[Extracted data entries]
◆ ◆ ◆ ◆ ◆

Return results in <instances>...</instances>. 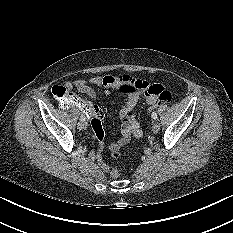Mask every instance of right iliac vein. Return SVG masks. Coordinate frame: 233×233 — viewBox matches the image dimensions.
I'll use <instances>...</instances> for the list:
<instances>
[{"mask_svg": "<svg viewBox=\"0 0 233 233\" xmlns=\"http://www.w3.org/2000/svg\"><path fill=\"white\" fill-rule=\"evenodd\" d=\"M78 129H80V130H84L85 128H86V123H85V121H79V123H78Z\"/></svg>", "mask_w": 233, "mask_h": 233, "instance_id": "obj_1", "label": "right iliac vein"}]
</instances>
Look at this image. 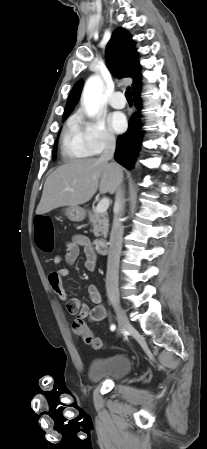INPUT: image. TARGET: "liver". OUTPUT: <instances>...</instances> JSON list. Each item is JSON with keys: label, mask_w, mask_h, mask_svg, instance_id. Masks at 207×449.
<instances>
[{"label": "liver", "mask_w": 207, "mask_h": 449, "mask_svg": "<svg viewBox=\"0 0 207 449\" xmlns=\"http://www.w3.org/2000/svg\"><path fill=\"white\" fill-rule=\"evenodd\" d=\"M121 168L96 158L74 160L59 166L46 179L37 215L61 206H78L88 202L97 189L113 194L118 188Z\"/></svg>", "instance_id": "liver-1"}]
</instances>
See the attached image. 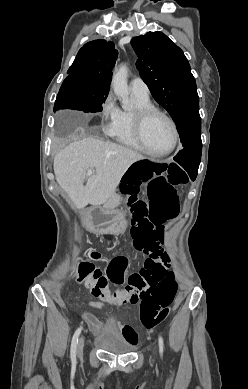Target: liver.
I'll return each mask as SVG.
<instances>
[{"label": "liver", "instance_id": "6515ba94", "mask_svg": "<svg viewBox=\"0 0 248 389\" xmlns=\"http://www.w3.org/2000/svg\"><path fill=\"white\" fill-rule=\"evenodd\" d=\"M145 157L122 145L85 138L67 145L54 158V173L74 207L106 203L127 169ZM89 175L86 184L87 171Z\"/></svg>", "mask_w": 248, "mask_h": 389}]
</instances>
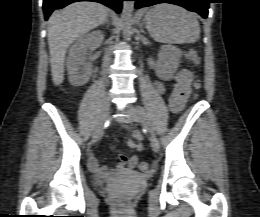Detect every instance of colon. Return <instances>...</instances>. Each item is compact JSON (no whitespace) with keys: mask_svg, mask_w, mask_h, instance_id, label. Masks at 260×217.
Masks as SVG:
<instances>
[{"mask_svg":"<svg viewBox=\"0 0 260 217\" xmlns=\"http://www.w3.org/2000/svg\"><path fill=\"white\" fill-rule=\"evenodd\" d=\"M186 57L189 61H191L193 64H198V55L195 51H189L186 53ZM194 86L195 87H198L199 86V83L196 81L194 83ZM138 169L142 172H148L150 171V166L149 164L145 163V162H142V163H139L137 165ZM114 202L118 205H125L127 204L128 202V198L125 197V196H116L113 198Z\"/></svg>","mask_w":260,"mask_h":217,"instance_id":"obj_1","label":"colon"}]
</instances>
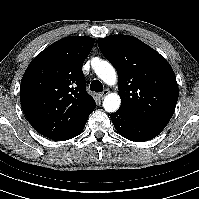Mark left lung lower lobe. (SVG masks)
<instances>
[{
  "label": "left lung lower lobe",
  "instance_id": "1",
  "mask_svg": "<svg viewBox=\"0 0 199 199\" xmlns=\"http://www.w3.org/2000/svg\"><path fill=\"white\" fill-rule=\"evenodd\" d=\"M116 130L126 139L135 142L148 141L164 129L153 123L141 120L128 111L120 109L110 115Z\"/></svg>",
  "mask_w": 199,
  "mask_h": 199
}]
</instances>
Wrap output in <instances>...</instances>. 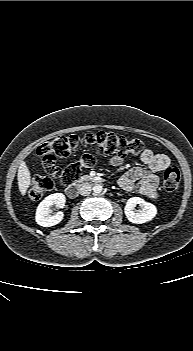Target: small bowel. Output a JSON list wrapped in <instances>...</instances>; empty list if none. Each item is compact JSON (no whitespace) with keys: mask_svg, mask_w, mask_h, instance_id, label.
<instances>
[{"mask_svg":"<svg viewBox=\"0 0 193 351\" xmlns=\"http://www.w3.org/2000/svg\"><path fill=\"white\" fill-rule=\"evenodd\" d=\"M142 167L135 166L125 172L118 180L119 186L127 191L134 192L150 199L158 197L159 178L157 172L169 164V157L165 154H156L146 149L141 154ZM112 166L119 167L124 163L122 156H112L109 159Z\"/></svg>","mask_w":193,"mask_h":351,"instance_id":"c3829d8e","label":"small bowel"}]
</instances>
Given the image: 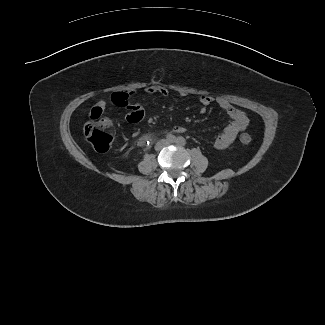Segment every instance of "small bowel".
<instances>
[{
  "mask_svg": "<svg viewBox=\"0 0 325 325\" xmlns=\"http://www.w3.org/2000/svg\"><path fill=\"white\" fill-rule=\"evenodd\" d=\"M145 92L148 94H158L163 97L169 95L168 89L162 86L152 85L145 88ZM137 91H131L130 93L117 92L113 95V102L120 110L129 109L125 114V119L130 123H138L145 116V109L141 104H132L130 96H137ZM180 96H186L184 91L179 92ZM214 101V98L209 95H201L199 102L203 106H208ZM217 105L224 110L231 118V122L223 129V131L215 138L214 145L218 149H225L229 147L237 138V136L243 132L248 125V118L246 114L239 109L235 108L230 102L224 98L216 99ZM110 108L105 101H99L96 103L90 111L93 116L100 117L104 112L109 111ZM204 112V109L202 110ZM184 128L176 126L173 128L174 132H184Z\"/></svg>",
  "mask_w": 325,
  "mask_h": 325,
  "instance_id": "c3829d8e",
  "label": "small bowel"
}]
</instances>
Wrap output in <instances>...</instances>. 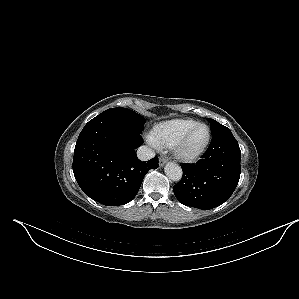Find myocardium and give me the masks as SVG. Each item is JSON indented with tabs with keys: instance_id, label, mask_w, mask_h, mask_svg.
<instances>
[{
	"instance_id": "1",
	"label": "myocardium",
	"mask_w": 299,
	"mask_h": 299,
	"mask_svg": "<svg viewBox=\"0 0 299 299\" xmlns=\"http://www.w3.org/2000/svg\"><path fill=\"white\" fill-rule=\"evenodd\" d=\"M198 127H204L206 129V131H207L206 140L204 141L202 146L200 148H198L197 150L188 151L186 149L187 141H188L190 135L193 133V131ZM210 142H211V130H210L209 126L204 123H196L191 128H189L173 145V152H174V155L179 160L184 161V162H191V161L198 159L205 153V151L209 147Z\"/></svg>"
}]
</instances>
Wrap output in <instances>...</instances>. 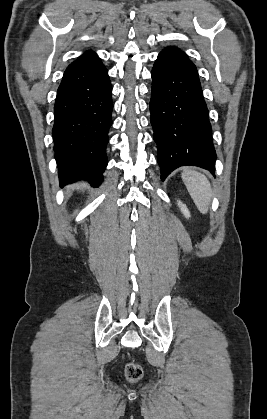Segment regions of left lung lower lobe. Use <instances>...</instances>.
Segmentation results:
<instances>
[{
	"instance_id": "1",
	"label": "left lung lower lobe",
	"mask_w": 267,
	"mask_h": 419,
	"mask_svg": "<svg viewBox=\"0 0 267 419\" xmlns=\"http://www.w3.org/2000/svg\"><path fill=\"white\" fill-rule=\"evenodd\" d=\"M151 75L150 121L161 180L183 165L214 175L216 152L196 66L180 49L167 47L159 53Z\"/></svg>"
}]
</instances>
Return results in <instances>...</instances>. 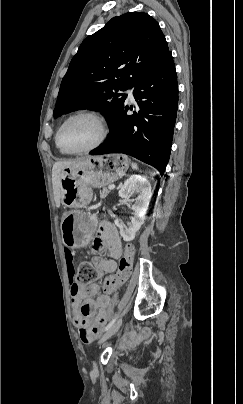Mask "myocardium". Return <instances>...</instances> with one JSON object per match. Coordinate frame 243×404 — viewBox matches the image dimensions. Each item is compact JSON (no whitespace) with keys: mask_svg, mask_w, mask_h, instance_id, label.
Returning <instances> with one entry per match:
<instances>
[{"mask_svg":"<svg viewBox=\"0 0 243 404\" xmlns=\"http://www.w3.org/2000/svg\"><path fill=\"white\" fill-rule=\"evenodd\" d=\"M82 115H88V116H92L95 119L98 120L100 127H101V134L99 139L97 140L96 143H94L93 145L84 148V149H73V148H65L63 147L61 140H60V136H61V131L63 129V127L65 126V124L71 120L74 117L77 116H82ZM108 135V127H107V123L104 119V117L102 115H100L98 112L94 111V110H90V109H84V110H79L76 111L70 115H68L59 125L58 129H57V133H56V137H57V141L58 144L60 145V147L65 148L68 152L70 153H75V154H80V153H89L92 152L96 149H98L99 147H101L103 145V143L105 142L106 138Z\"/></svg>","mask_w":243,"mask_h":404,"instance_id":"f54148a6","label":"myocardium"}]
</instances>
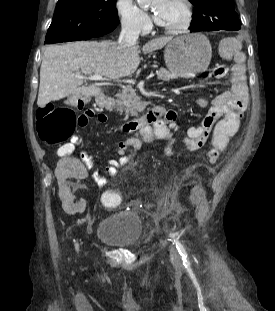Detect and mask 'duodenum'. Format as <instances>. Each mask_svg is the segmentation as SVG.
<instances>
[{
	"label": "duodenum",
	"mask_w": 275,
	"mask_h": 311,
	"mask_svg": "<svg viewBox=\"0 0 275 311\" xmlns=\"http://www.w3.org/2000/svg\"><path fill=\"white\" fill-rule=\"evenodd\" d=\"M97 101L103 105V106H108V107H111L112 106V98H109V97H105L103 94H99L97 96ZM154 110H164V107L162 106H157V107H154L152 109V112H154ZM151 113V111L149 112ZM149 113H147L146 115L140 117V118H137L135 120H132V121H128L124 124L123 126V130L125 132H131L133 130H136V129H139V128H142V127H145L146 126V120L149 119Z\"/></svg>",
	"instance_id": "1"
}]
</instances>
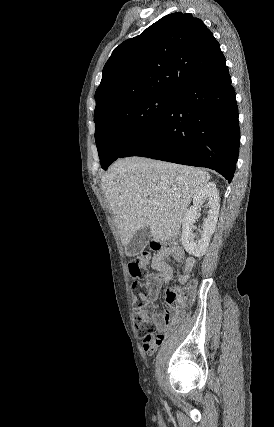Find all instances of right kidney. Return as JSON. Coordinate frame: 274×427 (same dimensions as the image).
<instances>
[{
    "mask_svg": "<svg viewBox=\"0 0 274 427\" xmlns=\"http://www.w3.org/2000/svg\"><path fill=\"white\" fill-rule=\"evenodd\" d=\"M203 200H207L210 210L207 217H204V227L200 239H194L193 223L197 219V210ZM219 202V192L213 182L203 184L194 194L193 206L190 210H187L183 217L181 235L182 245L190 255H195V257L205 255L209 247V241L215 231L220 210Z\"/></svg>",
    "mask_w": 274,
    "mask_h": 427,
    "instance_id": "right-kidney-1",
    "label": "right kidney"
}]
</instances>
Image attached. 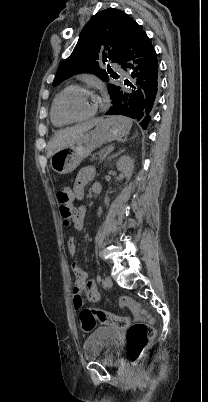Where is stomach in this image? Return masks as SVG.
Segmentation results:
<instances>
[{
    "mask_svg": "<svg viewBox=\"0 0 208 402\" xmlns=\"http://www.w3.org/2000/svg\"><path fill=\"white\" fill-rule=\"evenodd\" d=\"M131 126V120L124 116H108L106 120L96 126L95 130L84 134L83 138L74 144H67L66 148L52 154L50 158L52 170L57 174H71L95 148L126 136L129 134Z\"/></svg>",
    "mask_w": 208,
    "mask_h": 402,
    "instance_id": "1",
    "label": "stomach"
}]
</instances>
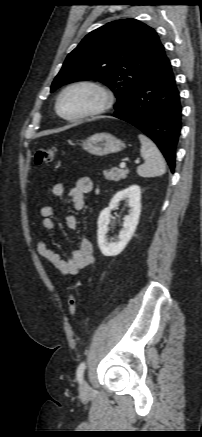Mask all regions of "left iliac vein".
I'll use <instances>...</instances> for the list:
<instances>
[{
    "label": "left iliac vein",
    "instance_id": "left-iliac-vein-1",
    "mask_svg": "<svg viewBox=\"0 0 202 437\" xmlns=\"http://www.w3.org/2000/svg\"><path fill=\"white\" fill-rule=\"evenodd\" d=\"M89 389H90L89 385L87 384L86 381H84V382L82 383V385H81V391H82V392H88Z\"/></svg>",
    "mask_w": 202,
    "mask_h": 437
}]
</instances>
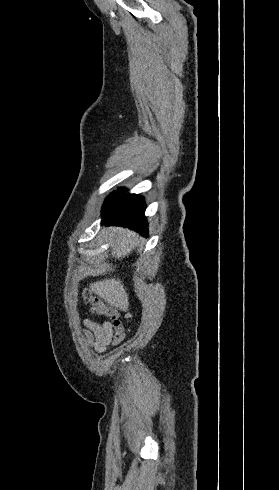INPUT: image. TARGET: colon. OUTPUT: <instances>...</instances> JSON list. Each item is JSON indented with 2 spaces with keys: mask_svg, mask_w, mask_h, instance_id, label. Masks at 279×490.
I'll use <instances>...</instances> for the list:
<instances>
[{
  "mask_svg": "<svg viewBox=\"0 0 279 490\" xmlns=\"http://www.w3.org/2000/svg\"><path fill=\"white\" fill-rule=\"evenodd\" d=\"M85 299L91 306V312L96 316H103L111 320L113 324V332L115 338H120L125 334V327L122 326V316L119 310L102 300L99 296L92 292L85 293Z\"/></svg>",
  "mask_w": 279,
  "mask_h": 490,
  "instance_id": "obj_1",
  "label": "colon"
}]
</instances>
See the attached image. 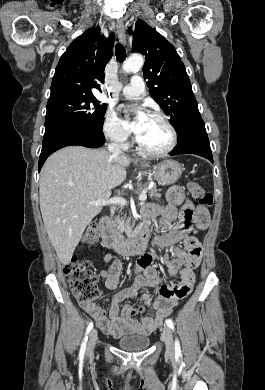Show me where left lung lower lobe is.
I'll list each match as a JSON object with an SVG mask.
<instances>
[{
    "label": "left lung lower lobe",
    "instance_id": "0a47b994",
    "mask_svg": "<svg viewBox=\"0 0 265 390\" xmlns=\"http://www.w3.org/2000/svg\"><path fill=\"white\" fill-rule=\"evenodd\" d=\"M170 155L196 154L213 162L209 139L203 120L198 122L188 137L177 143Z\"/></svg>",
    "mask_w": 265,
    "mask_h": 390
}]
</instances>
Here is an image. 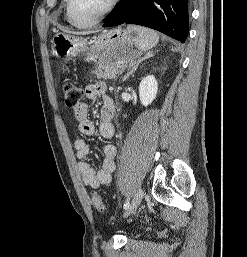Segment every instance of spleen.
Here are the masks:
<instances>
[{
	"instance_id": "obj_1",
	"label": "spleen",
	"mask_w": 247,
	"mask_h": 257,
	"mask_svg": "<svg viewBox=\"0 0 247 257\" xmlns=\"http://www.w3.org/2000/svg\"><path fill=\"white\" fill-rule=\"evenodd\" d=\"M128 31L135 35L134 42L135 45L141 51H147L154 47L158 41L159 36L158 34L148 28L130 25L127 27Z\"/></svg>"
}]
</instances>
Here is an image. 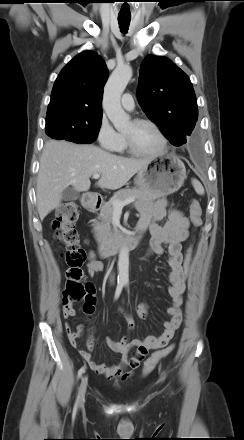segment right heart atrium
<instances>
[{
	"label": "right heart atrium",
	"instance_id": "obj_1",
	"mask_svg": "<svg viewBox=\"0 0 244 440\" xmlns=\"http://www.w3.org/2000/svg\"><path fill=\"white\" fill-rule=\"evenodd\" d=\"M96 137L101 147L114 150L118 145L120 134L113 128L106 115H103L98 125Z\"/></svg>",
	"mask_w": 244,
	"mask_h": 440
}]
</instances>
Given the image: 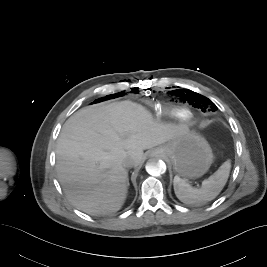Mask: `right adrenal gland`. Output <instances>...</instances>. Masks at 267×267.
I'll return each mask as SVG.
<instances>
[{"mask_svg": "<svg viewBox=\"0 0 267 267\" xmlns=\"http://www.w3.org/2000/svg\"><path fill=\"white\" fill-rule=\"evenodd\" d=\"M129 185H130V184H129V179H127V187H129Z\"/></svg>", "mask_w": 267, "mask_h": 267, "instance_id": "1", "label": "right adrenal gland"}]
</instances>
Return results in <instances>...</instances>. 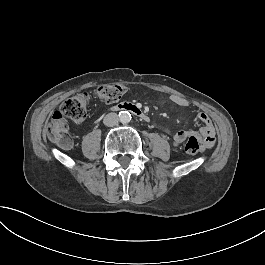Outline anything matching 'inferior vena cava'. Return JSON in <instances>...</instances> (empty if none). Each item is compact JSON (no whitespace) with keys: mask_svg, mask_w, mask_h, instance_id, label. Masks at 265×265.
<instances>
[{"mask_svg":"<svg viewBox=\"0 0 265 265\" xmlns=\"http://www.w3.org/2000/svg\"><path fill=\"white\" fill-rule=\"evenodd\" d=\"M118 122H119V117L116 113H109L103 119V123L108 127L115 126L118 124Z\"/></svg>","mask_w":265,"mask_h":265,"instance_id":"inferior-vena-cava-1","label":"inferior vena cava"}]
</instances>
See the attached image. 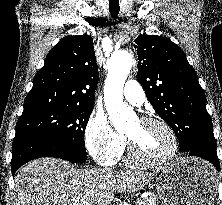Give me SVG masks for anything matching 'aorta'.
Returning <instances> with one entry per match:
<instances>
[{"label":"aorta","instance_id":"aorta-1","mask_svg":"<svg viewBox=\"0 0 222 205\" xmlns=\"http://www.w3.org/2000/svg\"><path fill=\"white\" fill-rule=\"evenodd\" d=\"M108 74L104 85V102L112 124L119 132L127 129L135 118L132 108L123 102V87L133 64L128 51L113 53L108 60Z\"/></svg>","mask_w":222,"mask_h":205}]
</instances>
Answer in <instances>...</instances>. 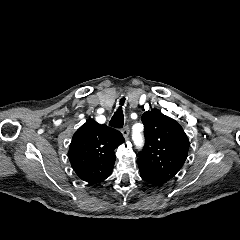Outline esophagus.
Segmentation results:
<instances>
[{
    "instance_id": "1",
    "label": "esophagus",
    "mask_w": 240,
    "mask_h": 240,
    "mask_svg": "<svg viewBox=\"0 0 240 240\" xmlns=\"http://www.w3.org/2000/svg\"><path fill=\"white\" fill-rule=\"evenodd\" d=\"M129 126L128 125H126L123 129H122V134H123V136H124V138L125 139H127L128 138V136H129Z\"/></svg>"
}]
</instances>
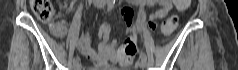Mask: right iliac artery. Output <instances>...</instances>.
Masks as SVG:
<instances>
[{
    "instance_id": "82829eb1",
    "label": "right iliac artery",
    "mask_w": 238,
    "mask_h": 70,
    "mask_svg": "<svg viewBox=\"0 0 238 70\" xmlns=\"http://www.w3.org/2000/svg\"><path fill=\"white\" fill-rule=\"evenodd\" d=\"M114 3H115V1L114 0H108L107 1V10L108 11H111L112 10V8H113V6H114ZM79 57H75L74 59H73V63L74 62H79Z\"/></svg>"
}]
</instances>
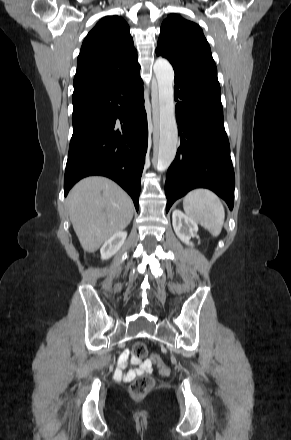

◆ ◆ ◆ ◆ ◆

- **Work order**
Nothing but the lines from the one containing "Mask: right iliac" through the final line of the records, both included and copied exactly, should appear in the answer; pictures stay out.

- **Finished task**
Mask: right iliac artery. Output <instances>...</instances>.
Masks as SVG:
<instances>
[{
    "instance_id": "82829eb1",
    "label": "right iliac artery",
    "mask_w": 238,
    "mask_h": 70,
    "mask_svg": "<svg viewBox=\"0 0 238 70\" xmlns=\"http://www.w3.org/2000/svg\"><path fill=\"white\" fill-rule=\"evenodd\" d=\"M114 3H115V1L114 0H108L107 1V10L108 11H111L112 10V8H113V6H114ZM79 57H75L74 59H73V63L74 62H79Z\"/></svg>"
}]
</instances>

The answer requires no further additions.